Cicatrices hechas arte y un grito de libertad: Manuel Carrasco presenta ‘Pueblo Salvaje I’

En las vísperas de un anunciado descanso de los escenarios, Manuel Carrasco ha decidido regalarle a su público su obra más íntima, reflexiva y visceral hasta la fecha. El artista andaluz ha lanzado de forma oficial Pueblo Salvaje I, un álbum que un selecto grupo de personas pudo palpar en primicia durante un místico y emotivo encuentro en la Iglesia Luterana de Madrid. Bajo las cúpulas iluminadas de este espacio sagrado, el músico desnudó unas canciones que, si bien experimentan con nuevos géneros y texturas, mantienen intacta esa sensibilidad de barrio y esa preocupación por la alarmante falta de empatía del mundo actual que siempre han definido su trayectoria.
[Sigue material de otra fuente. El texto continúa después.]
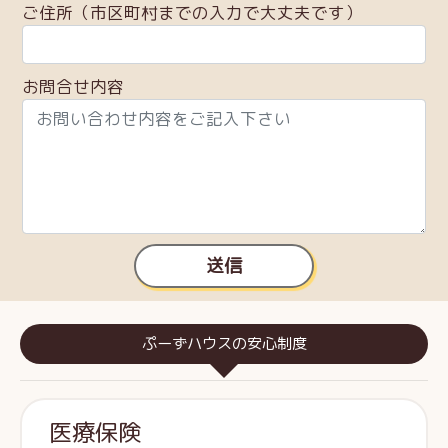
ご住所（市区町村までの入力で大丈夫です）
お問合せ内容
送信
ぷーずハウスの安心制度
医療保険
El viaje de este nuevo trabajo arranca a golpe de honestidad con Polaroids, una pieza a voz y guitarra que el propio Carrasco interpretó en directo durante la presentación y que funciona como el cordón umbilical con su infancia en Isla Cristina. El onubense reconoció que el álbum es un ejercicio para no soltar la mano del niño que fue, sirviendo como un bálsamo frente al ruido de la sociedad moderna en cortes tan crudos y necesarios como La Humanidad. Musicalmente, el disco rompe amarras al fusionar sus inconfundibles raíces sureñas con pinceladas de ranchera e incluso un sorprendente coqueteo con el country que deriva en electrónica irónica en Bailando con lobos, un tema dance concebido para plantarle cara a los problemas con una sonrisa.

En esta travesía de luces y sombras, Carrasco no ha caminado solo. A pesar de haber cerrado los créditos a contrarreloj en apenas cinco días, el disco atesora colaboraciones de lujo con creadores de la talla de Juanes, Kany García y La Pucci, amigos personales que aceptaron el reto de inmediato y elevaron el espíritu de la producción. Con la vista puesta en sus inminentes e históricos cuatro conciertos en el estadio de La Cartuja y su próxima cita en Madrid, el artista concluyó definiendo este lanzamiento como «un grito a la vida total donde enseño ciertas cicatrices», consolidando un puñado de composiciones destinadas a curar las heridas de quien las escuche.